**Transcribed page contents:**
※ ※ ※
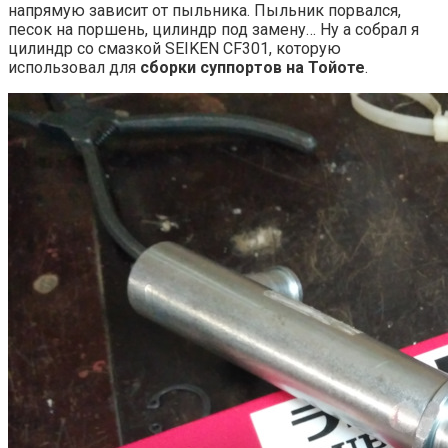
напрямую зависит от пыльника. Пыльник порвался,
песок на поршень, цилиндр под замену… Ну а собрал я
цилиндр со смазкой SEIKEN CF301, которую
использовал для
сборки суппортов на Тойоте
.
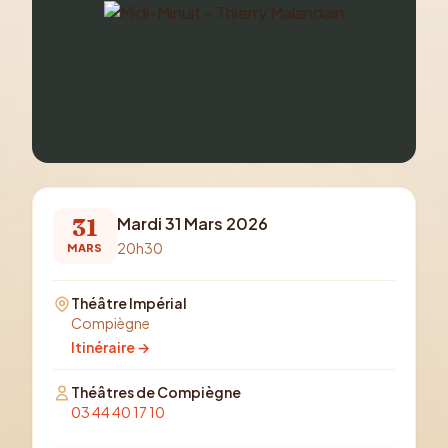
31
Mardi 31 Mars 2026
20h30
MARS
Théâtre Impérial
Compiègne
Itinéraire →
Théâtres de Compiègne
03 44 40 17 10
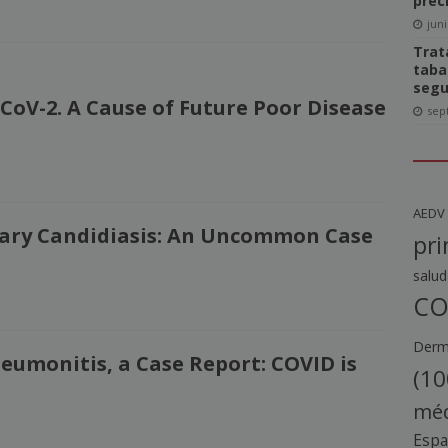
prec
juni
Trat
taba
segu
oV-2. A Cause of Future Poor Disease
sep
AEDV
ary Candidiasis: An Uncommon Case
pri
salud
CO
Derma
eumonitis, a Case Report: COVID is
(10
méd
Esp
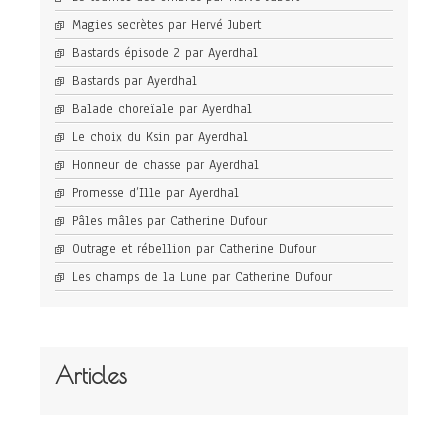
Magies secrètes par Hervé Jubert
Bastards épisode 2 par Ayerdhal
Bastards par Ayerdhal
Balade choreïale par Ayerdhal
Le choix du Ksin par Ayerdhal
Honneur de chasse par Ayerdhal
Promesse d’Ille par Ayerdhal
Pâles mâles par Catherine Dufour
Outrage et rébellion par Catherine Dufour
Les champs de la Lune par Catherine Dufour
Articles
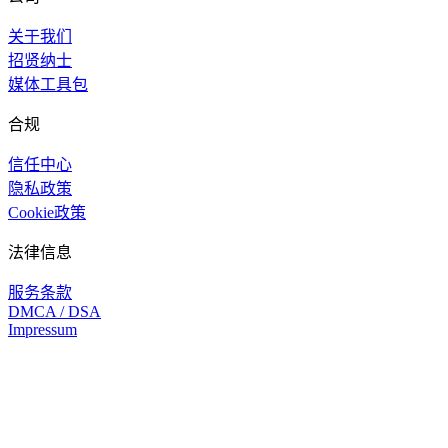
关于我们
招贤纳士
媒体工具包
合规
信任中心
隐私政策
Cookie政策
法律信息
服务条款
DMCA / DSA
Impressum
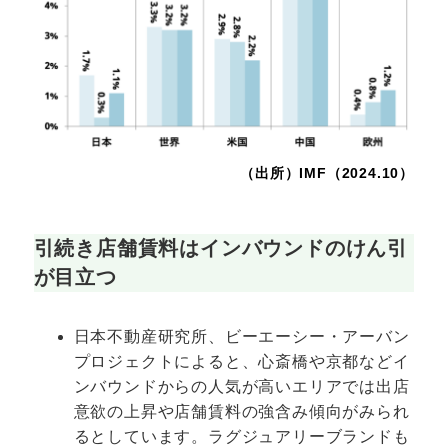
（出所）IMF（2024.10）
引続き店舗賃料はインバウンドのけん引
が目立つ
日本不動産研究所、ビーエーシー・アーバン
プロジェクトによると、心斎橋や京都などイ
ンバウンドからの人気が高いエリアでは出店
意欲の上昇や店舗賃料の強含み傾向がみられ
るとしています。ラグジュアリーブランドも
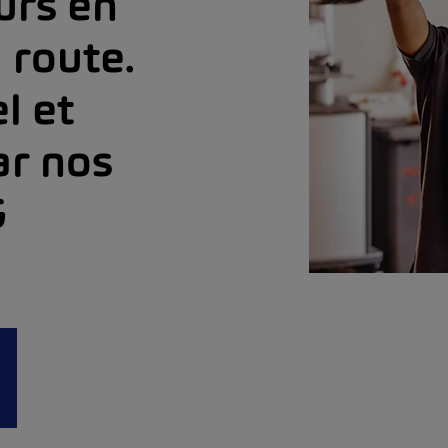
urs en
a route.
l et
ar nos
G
※ ※ ※
**WHAT YOU NEED TO DO:** What you return must match, line for line, the records from the line containing "Théâtre Impérial" through their end, with both ends included and no pictures.

**EXPECTED OUTPUT:**
Théâtre Impérial
Compiègne
Itinéraire →
Théâtres de Compiègne
03 44 40 17 10
prec
juni
Trat
taba
segu
oV-2. A Cause of Future Poor Disease
sep
AEDV
ary Candidiasis: An Uncommon Case
pri
salud
CO
Derma
eumonitis, a Case Report: COVID is
(10
méd
Esp
Magies secrètes par Hervé Jubert
Bastards épisode 2 par Ayerdhal
Bastards par Ayerdhal
Balade choreïale par Ayerdhal
Le choix du Ksin par Ayerdhal
Honneur de chasse par Ayerdhal
Promesse d’Ille par Ayerdhal
Pâles mâles par Catherine Dufour
Outrage et rébellion par Catherine Dufour
Les champs de la Lune par Catherine Dufour
Articles
关于我们
招贤纳士
媒体工具包
合规
信任中心
隐私政策
Cookie政策
法律信息
服务条款
DMCA / DSA
Impressum
（出所）IMF（2024.10）
引続き店舗賃料はインバウンドのけん引
が目立つ
日本不動産研究所、ビーエーシー・アーバン
プロジェクトによると、心斎橋や京都などイ
ンバウンドからの人気が高いエリアでは出店
意欲の上昇や店舗賃料の強含み傾向がみられ
るとしています。ラグジュアリーブランドも
urs en
a route.
l et
ar nos
G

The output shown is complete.